In the multi-lingual term inference device to search for a query input by the user,

(a) extracting a semantic network including keywords having similarity with the search word from a database when a search word is input by a user;

(b) measuring similarity between nodes in the extracted semantic network based on the search word; and

(c) generating visualization information by calculating position information of each node in the semantic network according to the measured similarity, and providing the generated visualization information to a user;

Multilingual terminology inference method for providing a multilingual terminology resource comprising a.

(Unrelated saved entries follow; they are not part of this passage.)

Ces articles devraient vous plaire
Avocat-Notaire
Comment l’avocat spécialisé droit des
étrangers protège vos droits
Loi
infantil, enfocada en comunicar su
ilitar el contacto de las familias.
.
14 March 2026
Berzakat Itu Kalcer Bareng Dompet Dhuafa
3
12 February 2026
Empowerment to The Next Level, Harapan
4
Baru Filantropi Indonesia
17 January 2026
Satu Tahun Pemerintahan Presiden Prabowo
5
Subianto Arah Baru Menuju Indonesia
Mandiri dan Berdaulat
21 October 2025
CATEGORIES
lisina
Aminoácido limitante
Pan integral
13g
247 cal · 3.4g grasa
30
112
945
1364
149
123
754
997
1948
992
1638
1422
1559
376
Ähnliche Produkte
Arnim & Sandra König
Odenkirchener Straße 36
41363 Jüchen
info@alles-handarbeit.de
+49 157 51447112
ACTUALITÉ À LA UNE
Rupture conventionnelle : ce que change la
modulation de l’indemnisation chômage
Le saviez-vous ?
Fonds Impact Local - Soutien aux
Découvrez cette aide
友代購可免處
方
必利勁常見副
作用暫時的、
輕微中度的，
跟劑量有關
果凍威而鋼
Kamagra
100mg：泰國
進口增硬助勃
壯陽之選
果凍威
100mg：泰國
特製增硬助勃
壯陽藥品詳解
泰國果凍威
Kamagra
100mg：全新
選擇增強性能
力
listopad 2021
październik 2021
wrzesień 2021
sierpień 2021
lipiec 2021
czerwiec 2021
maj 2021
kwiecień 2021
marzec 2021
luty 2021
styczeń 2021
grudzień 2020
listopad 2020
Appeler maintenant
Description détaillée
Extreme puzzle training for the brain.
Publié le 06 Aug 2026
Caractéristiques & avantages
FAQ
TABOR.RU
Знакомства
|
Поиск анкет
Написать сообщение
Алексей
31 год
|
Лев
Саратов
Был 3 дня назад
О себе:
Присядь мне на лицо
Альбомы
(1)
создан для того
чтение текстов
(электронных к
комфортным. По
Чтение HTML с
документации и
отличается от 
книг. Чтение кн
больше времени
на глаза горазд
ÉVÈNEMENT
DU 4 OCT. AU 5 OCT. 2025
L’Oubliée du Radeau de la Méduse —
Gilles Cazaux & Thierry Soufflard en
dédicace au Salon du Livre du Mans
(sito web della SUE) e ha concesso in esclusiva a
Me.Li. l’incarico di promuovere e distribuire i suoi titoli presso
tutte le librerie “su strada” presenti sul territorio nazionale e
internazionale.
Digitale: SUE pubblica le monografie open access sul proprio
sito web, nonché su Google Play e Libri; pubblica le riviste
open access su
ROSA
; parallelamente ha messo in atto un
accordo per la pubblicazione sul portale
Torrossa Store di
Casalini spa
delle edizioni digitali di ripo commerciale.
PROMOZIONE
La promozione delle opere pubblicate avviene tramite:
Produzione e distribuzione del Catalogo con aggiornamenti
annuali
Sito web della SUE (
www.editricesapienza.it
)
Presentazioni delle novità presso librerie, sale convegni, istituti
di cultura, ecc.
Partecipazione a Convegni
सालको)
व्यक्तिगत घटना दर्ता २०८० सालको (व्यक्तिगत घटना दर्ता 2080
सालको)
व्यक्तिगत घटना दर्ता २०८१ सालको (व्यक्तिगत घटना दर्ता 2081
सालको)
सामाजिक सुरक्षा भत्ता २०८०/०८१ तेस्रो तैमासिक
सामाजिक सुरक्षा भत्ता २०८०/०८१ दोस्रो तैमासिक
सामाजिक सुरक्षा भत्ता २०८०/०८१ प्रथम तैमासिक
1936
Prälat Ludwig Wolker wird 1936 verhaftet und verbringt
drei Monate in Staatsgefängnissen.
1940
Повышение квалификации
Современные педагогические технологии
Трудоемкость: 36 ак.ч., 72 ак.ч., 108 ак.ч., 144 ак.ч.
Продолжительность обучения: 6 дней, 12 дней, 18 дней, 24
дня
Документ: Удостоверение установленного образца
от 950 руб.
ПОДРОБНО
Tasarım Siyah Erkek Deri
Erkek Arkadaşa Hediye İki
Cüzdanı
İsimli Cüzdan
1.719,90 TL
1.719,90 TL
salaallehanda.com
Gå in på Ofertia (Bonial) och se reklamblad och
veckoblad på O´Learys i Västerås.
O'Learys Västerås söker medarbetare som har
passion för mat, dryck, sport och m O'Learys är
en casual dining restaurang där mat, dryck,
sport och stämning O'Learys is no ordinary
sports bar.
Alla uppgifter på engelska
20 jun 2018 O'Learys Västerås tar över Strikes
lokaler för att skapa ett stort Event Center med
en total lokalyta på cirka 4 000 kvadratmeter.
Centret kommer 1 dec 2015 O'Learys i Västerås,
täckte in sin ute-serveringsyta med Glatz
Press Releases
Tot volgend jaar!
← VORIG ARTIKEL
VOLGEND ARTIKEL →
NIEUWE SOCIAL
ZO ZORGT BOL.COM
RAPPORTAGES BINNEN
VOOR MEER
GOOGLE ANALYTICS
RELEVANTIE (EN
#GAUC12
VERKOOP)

(a) if a search word is input by a user, searching a database and extracting a band word in which the search word and the triple structure are generated;

(b) generating a semantic network with respect to the extracted band word using attribute information with the search word;

(c) generating semantic information of each keyword in the generated semantic network and mapping the semantic information with the corresponding keyword;

(d) measuring similarity between each keyword based on the search word in the generated semantic network; and

(e) calculating location information of each node in the semantic network according to the measured measured similarity, generating visualization information, and providing the generated visualization information to a user;

The method of claim 27,

In the step (b), a band word having the search word and a dummy property among the extracted band words is interpreted as an instance, and a band word having a symmetry property is connected around the search word. Multilingual terminology inference method for providing a multilingual terminology resource, characterized in that to generate a semantic network.

The method of claim 27,

In the step (c), the classification information for each keyword of each keyword is determined, and a similar vector including the occurrence frequency and weight of the corresponding keyword in the classification information is obtained and mapped to each keyword. Multilingual Terminology Reasoning Method for Provisioning.